The following SAS regression procedures support the CLASS statement or a similar syntax. The columns GLM, REFERENCE, and EFFECT indicate the three most common encodings. The word "Default" indicates the default encoding. For procedures that support the PARAM= option, the column indicates the supported encodings. The word *All* means that the procedure supports the complete list of SAS encodings. Most procedures default to using the GLM encoding; the exceptions are highlighted.

Procedure |
GLM | REFERENCE |
EFFECT | PARAM= |

ADAPTIVEREG |
Default | |||

ANOVA |
Default | |||

BGLIMM |
Default | Yes | Yes | GLM | EFFECT | REF |

CATMOD |
Default | |||

FMM |
Default | |||

GAM |
Default | |||

GAMPL |
Default | Yes | GLM | REF | |

GEE |
Default | |||

GENMOD |
Default | Yes | Yes | All |

GLIMMIX |
Default | |||

GLM |
Default | |||

GLMSELECT |
Default | Yes | Yes | All |

HP regression procedures |
Default | Yes | GLM | REF | |

HPMIXED |
Default | |||

ICPHREG |
Default | Yes | Yes | All |

LIFEREG |
Default | |||

LOGISTIC |
Yes | Yes | Default | All |

MIXED |
Default | |||

ORTHOREG |
Default | Yes | Yes | All |

PLS |
Default | |||

PROBIT |
Default | |||

PHREG |
Yes | Default | Yes | All |

QUANTLIFE |
Default | |||

QUANTREG |
Default | |||

QUANTSELECT |
Default | Yes | Yes | All |

RMTSREG |
Default | Yes | Yes | All |

ROBUSTREG |
Default | |||

SURVEYLOGISTIC |
Yes | Yes | Default | All |

SURVEYPHREG |
Default | Yes | Yes | All |

SURVEYREG |
Default | |||

TRANSREG |
Yes | Default | Yes |

A few comments:

- The REFERENCE encoding is the default for PHREG and TRANSREG.
- The EFFECT encoding is the default for CATMOD, LOGISTIC, and SURVEYLOGISTIC.
- The HP regression procedures all use the GLM encoding by default and support only PARAM=GLM or PARAM=REF. The HP regression procedures include HPFMM, HPGENSELECT, HPLMIXED, HPLOGISTIC, HPNLMOD, HPPLS, HPQUANTSELECT, and HPREG. In spite of its name, GAMPL is also an HP procedure. In spite of its name, HPMIXED is NOT an HP procedure!
- PROC LOGISTIC and PROC HPLOGISTIC use different default encodings.
- CATMOD does not have a CLASS statement because all variables are assumed to be categorical.
- PROC TRANSREG does not support a CLASS statement. Instead, it uses a CLASS() transformation list. It uses different syntax to support parameter encodings.

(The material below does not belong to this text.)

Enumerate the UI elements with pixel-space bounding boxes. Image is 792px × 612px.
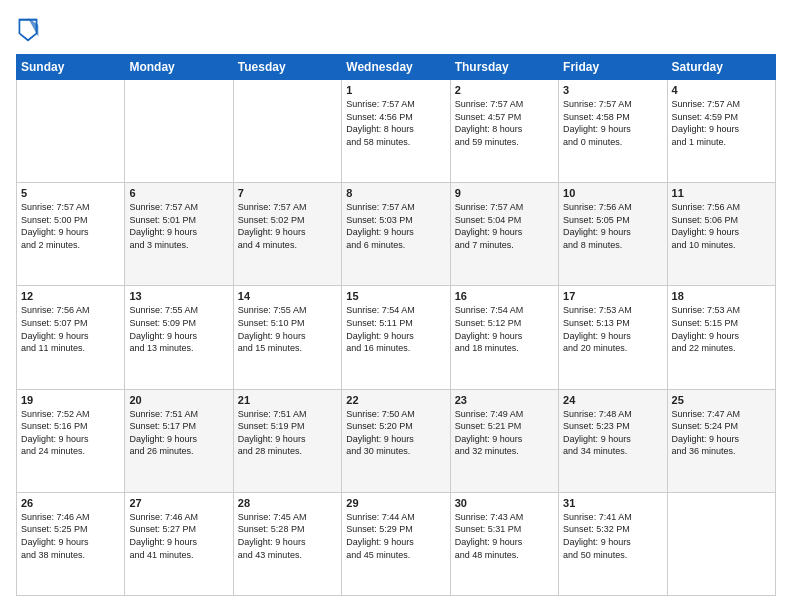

### How to interpret main effects for the SAS encodings

The GLM parameterization is a singular parameterization. The other encodings are nonsingular. The "Other Parameterizations" section of the documentation gives a simple one-sentence summary of how to interpret the parameter estimates for the main effects in each encoding:

- The GLM encoding estimates the difference in the effect of each level compared to the reference level. You can use the REF= option to specify the reference level. By default, the reference level is the last ordered level. The design matrix for the GLM encoding is singular.
- The REFERENCE encoding estimates the difference in the effect of each nonreference level compared to the effect of the reference level. You can use the REF= option to specify the reference level. By default, the reference level is the last ordered level. Notice that the REFERENCE encoding gives the same interpretation as the GLM encoding. The difference is that the design matrix for the REFERENCE encoding excludes the column for the reference level, so the design matrix for the REFERENCE encoding is (usually) nonsingular.
- The EFFECT encoding estimates the difference in the effect of each nonreference level compared to the average effect over all levels.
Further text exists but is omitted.